Baghdad has refused to allow thousands of foreigners trapped by Iraq's Aug. 2 invasion of Kuwait to leave. Foreign women and children were eventually allowed to depart, and some men were released at the intervention of officials from their governments.

But hundreds of others, including more than 100 Americans, were sent to strategic installations to deter a possible attack by U.S.-led multinational forces that assembled in Saudi Arabia after the invasion.

Western diplomats were allowed access to the recently captured Americans, they said.

"They're obviously upset at being held by the Iraqi authorities but otherwise they're just fine," one diplomat said.

The sources said Jahnke had worked with an investment company in Kuwait and Stevenson was an employee of the Bank of Kuwait.
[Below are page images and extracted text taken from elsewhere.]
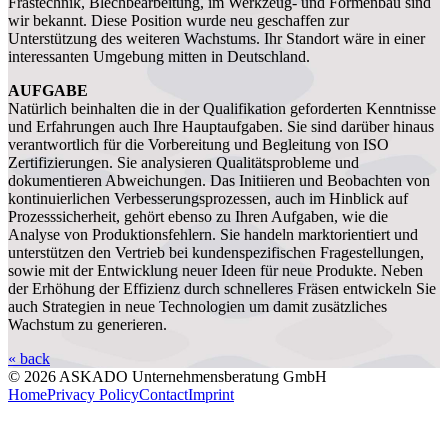
Frästechnik, Blechbearbeitung, im Werkzeug- und Formenbau sind
wir bekannt. Diese Position wurde neu geschaffen zur
Unterstützung des weiteren Wachstums. Ihr Standort wäre in einer
interessanten Umgebung mitten in Deutschland.
AUFGABE
Natürlich beinhalten die in der Qualifikation geforderten Kenntnisse
und Erfahrungen auch Ihre Hauptaufgaben. Sie sind darüber hinaus
verantwortlich für die Vorbereitung und Begleitung von ISO
Zertifizierungen. Sie analysieren Qualitätsprobleme und
dokumentieren Abweichungen. Das Initiieren und Beobachten von
kontinuierlichen Verbesserungsprozessen, auch im Hinblick auf
Prozesssicherheit, gehört ebenso zu Ihren Aufgaben, wie die
Analyse von Produktionsfehlern. Sie handeln marktorientiert und
unterstützen den Vertrieb bei kundenspezifischen Fragestellungen,
sowie mit der Entwicklung neuer Ideen für neue Produkte. Neben
der Erhöhung der Effizienz durch schnelleres Fräsen entwickeln Sie
auch Strategien in neue Technologien um damit zusätzliches
Wachstum zu generieren.
« back
© 2026 ASKADO Unternehmensberatung GmbH
Home
Privacy Policy
Contact
Imprint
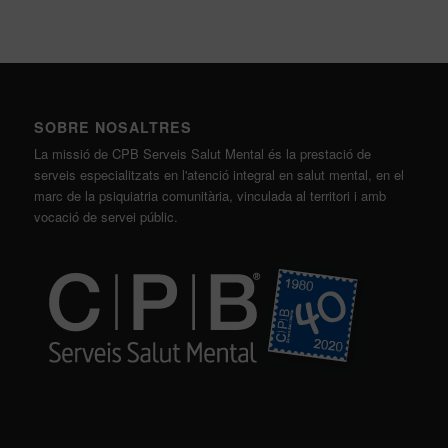
SOBRE NOSALTRES
La missió de CPB Serveis Salut Mental és la prestació de
serveis especialitzats en l'atenció integral en salut mental, en el
marc de la psiquiatria comunitària, vinculada al territori i amb
vocació de servei públic.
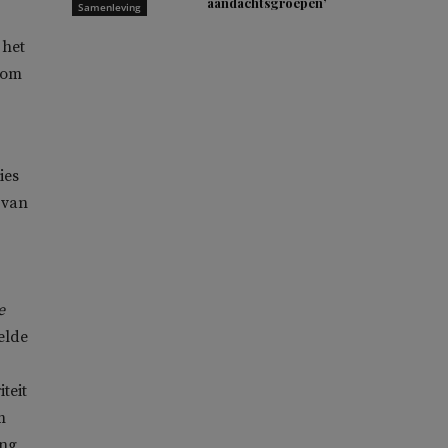
aandachtsgroepen’
Samenleving
 het
 om
ies
 van
e
elde
teit
m
ing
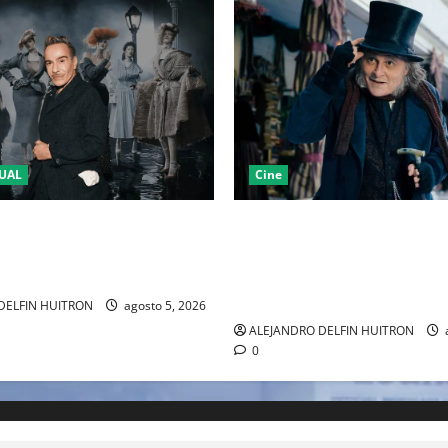
UAL
Cine
LA 2027 HOMENAJEARÁ A
“EBENEZER” MARCA EL REGR
IANO MARCANDO EL REGRESO
JOHNNY DEPP A HOLLYWOOD
EL DRAMATISMO
PASO POR EL CINE INDEPEND
EUROPEO
DELFIN HUITRON
agosto 5, 2026
ALEJANDRO DELFIN HUITRON
0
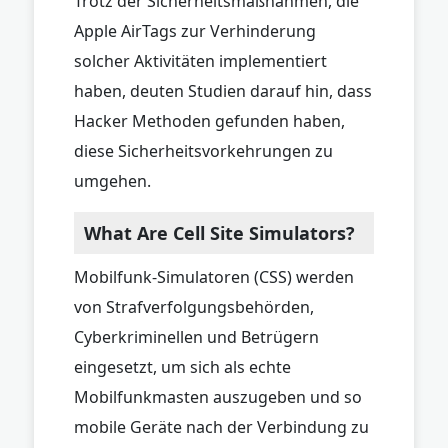
Trotz der Sicherheitsmaßnahmen, die
Apple AirTags zur Verhinderung
solcher Aktivitäten implementiert
haben, deuten Studien darauf hin, dass
Hacker Methoden gefunden haben,
diese Sicherheitsvorkehrungen zu
umgehen.
What Are Cell Site Simulators?
Mobilfunk-Simulatoren (CSS) werden
von Strafverfolgungsbehörden,
Cyberkriminellen und Betrügern
eingesetzt, um sich als echte
Mobilfunkmasten auszugeben und so
mobile Geräte nach der Verbindung zu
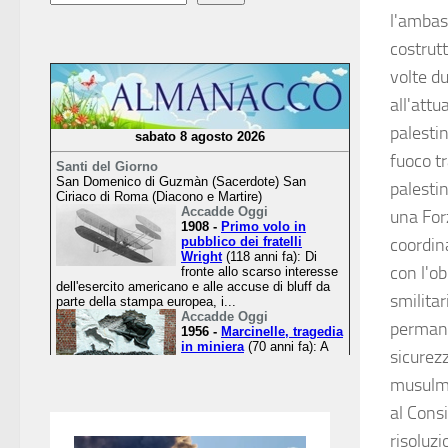
l'ambas
costrutt
volte d
all'attu
palesti
fuoco tr
palestin
una Forz
coordin
con l'ob
smilitar
permanen
sicurezz
musulma
al Consi
risoluz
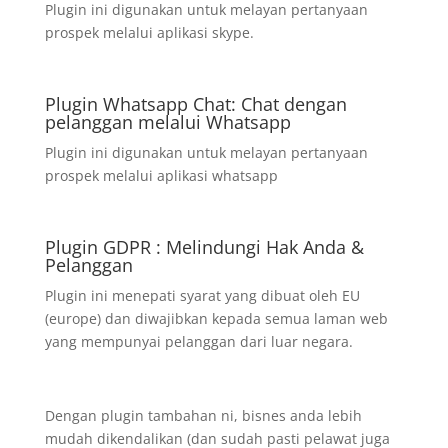
Plugin ini digunakan untuk melayan pertanyaan
prospek melalui aplikasi skype.
Plugin Whatsapp Chat: Chat dengan
pelanggan melalui Whatsapp
Plugin ini digunakan untuk melayan pertanyaan
prospek melalui aplikasi whatsapp
Plugin GDPR : Melindungi Hak Anda &
Pelanggan
Plugin ini menepati syarat yang dibuat oleh EU
(europe) dan diwajibkan kepada semua laman web
yang mempunyai pelanggan dari luar negara.
Dengan plugin tambahan ni, bisnes anda lebih
mudah dikendalikan (dan sudah pasti pelawat juga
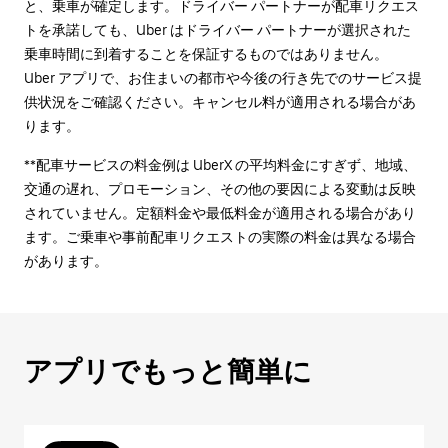
と、乗車が確定します。ドライバー パートナーが配車リクエス
トを承諾しても、Uber はドライバー パートナーが選択された
乗車時間に到着することを保証するものではありません。
Uber アプリで、お住まいの都市や今後の行き先でのサービス提
供状況をご確認ください。キャンセル料が適用される場合があ
ります。
**配車サービスの料金例は UberX の平均料金にすぎず、地域、
交通の遅れ、プロモーション、その他の要因による変動は反映
されていません。定額料金や最低料金が適用される場合があり
ます。ご乗車や事前配車リクエストの実際の料金は異なる場合
があります。
アプリでもっと簡単に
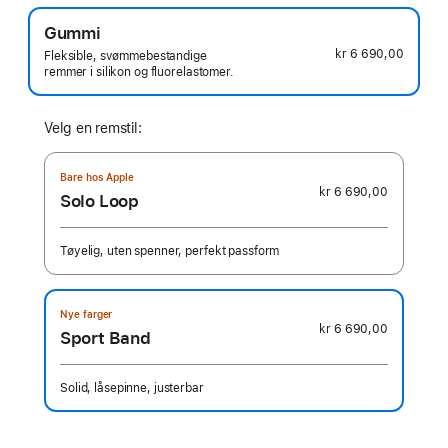
Gummi
kr 6 690,00
Fleksible, svømmebestandige
remmer i silikon og fluorelastomer.
Velg en remstil:
Bare hos Apple
kr 6 690,00
Solo Loop
Tøyelig, uten spenner, perfekt passform
Nye farger
kr 6 690,00
Sport Band
Solid, låsepinne, justerbar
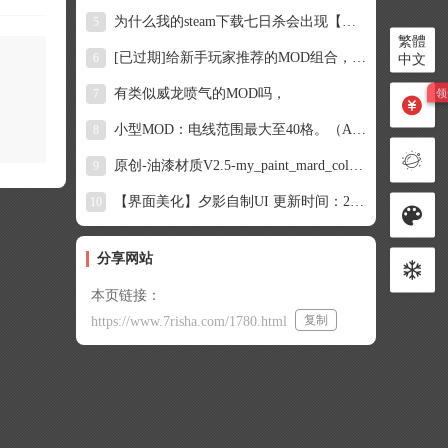
为什么我的steam下载七日杀会出现【内容不可用】啊
5
繁體
[已过期]给新手玩家推荐的MOD组合，降低萌新生存难度~
6
中文
有类似威龙喷气的MOD吗，
7
小型MOD：电线范围最大至40格。（A21，转载）
8
原创-油漆材质V2.5-my_paint_mard_colorsMARD色系221色（拼豆专属色系）
9
【界面美化】夕影自制UI 更新时间：2026.7.15（简单修了几个bug）
10
分享网站
本页链接：
复制
https://www.7risha.com/1780.html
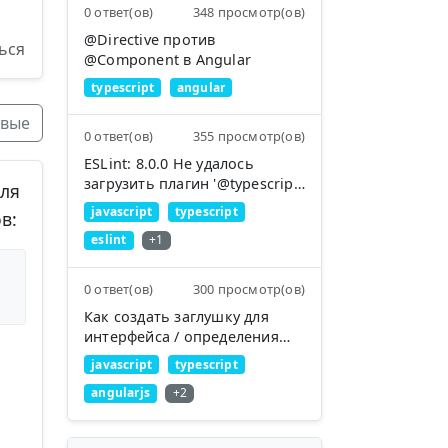
0 ответ(ов)
348 просмотр(ов)
@Directive против
ься
@Component в Angular
typescript
angular
вые
0 ответ(ов)
355 просмотр(ов)
ESLint: 8.0.0 Не удалось
загрузить плагин '@typescript-
для
eslint'
javascript
typescript
в:
eslint
+1
0 ответ(ов)
300 просмотр(ов)
Как создать заглушку для
интерфейса / определения
типа в TypeScript?
javascript
typescript
angularjs
+2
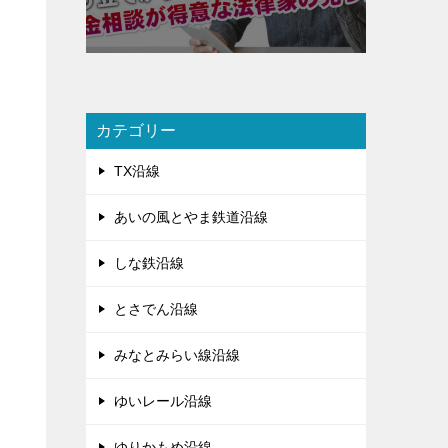
カテゴリー
TX沿線
あいの風とやま鉄道沿線
しな鉄沿線
とさでん沿線
みなとみらい線沿線
ゆいレール沿線
ゆりかもめ沿線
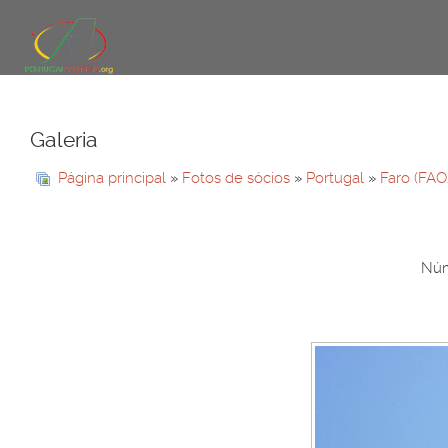
Galeria
Página principal
»
Fotos de sócios
»
Portugal
»
Faro (FAO
Núm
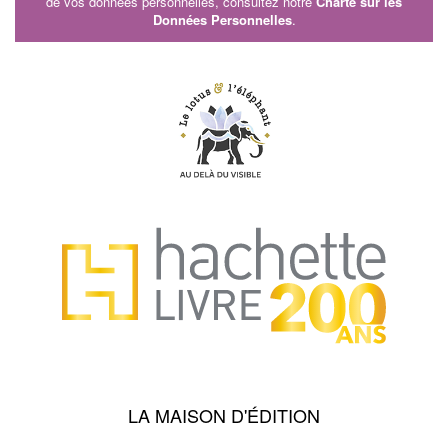
de vos données personnelles, consultez notre
Charte sur les
Données Personnelles
.
LA MAISON D'ÉDITION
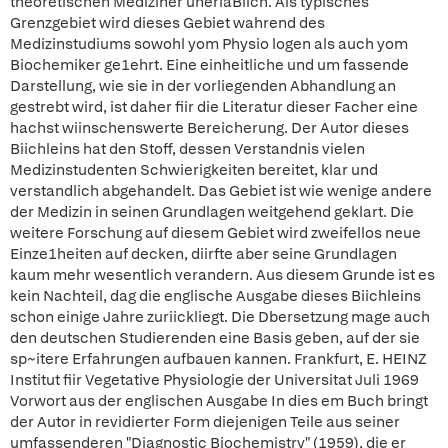
theoretischen Mediziner unerlaBlich. Als typisches
Grenzgebiet wird dieses Gebiet wahrend des
Medizinstudiums sowohl yom Physio logen als auch yom
Biochemiker ge1ehrt. Eine einheitliche und um fassende
Darstellung, wie sie in der vorliegenden Abhandlung an
gestrebt wird, ist daher fiir die Literatur dieser Facher eine
hachst wiinschenswerte Bereicherung. Der Autor dieses
Biichleins hat den Stoff, dessen Verstandnis vielen
Medizinstudenten Schwierigkeiten bereitet, klar und
verstandlich abgehandelt. Das Gebiet ist wie wenige andere
der Medizin in seinen Grundlagen weitgehend geklart. Die
weitere Forschung auf diesem Gebiet wird zweifellos neue
Einze1heiten auf decken, diirfte aber seine Grundlagen
kaum mehr wesentlich verandern. Aus diesem Grunde ist es
kein Nachteil, dag die englische Ausgabe dieses Biichleins
schon einige Jahre zuriickliegt. Die Dbersetzung mage auch
den deutschen Studierenden eine Basis geben, auf der sie
sp~itere Erfahrungen aufbauen kannen. Frankfurt, E. HEINZ
Institut fiir Vegetative Physiologie der Universitat Juli 1969
Vorwort aus der englischen Ausgabe In dies em Buch bringt
der Autor in revidierter Form diejenigen Teile aus seiner
umfassenderen "Diagnostic Biochemistry" (1959), die er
The two were seized by Iraqi soldiers at an apartment where they had been hiding in Kuwait City, the diplomats said.

Jordan obeying sanctions

The United States said Friday that Jordan was complying fully with international sanctions against Iraq and deserved Western aid while a senior Jordanian finance official said his country had almost run out of foreign exchange.

Jordanian Central Bank deputy governor Michel Marto said his country had serious economic difficulties because of the gulf crisis. He said Jordan had not yet received any of the funds pledged by the West to help it weather the crisis, apart from a small amount to help pay for the influx of refugees from Iraq.

Jordan has been hit harder by the crisis than any other country with the exceptions of Kuwait and Iraq. Its economy was closely entwined with that of Iraq before the invasion of Kuwait.

The United States was initially annoyed with Jordan's King Hussein when the Gulf crisis erupted for what it saw as his hesitation in backing United Nations sanctions and his effort to broker an Arab solution to the conflict.

_ Information from the New York Times, Los Angles Times and Reuters was used in this report.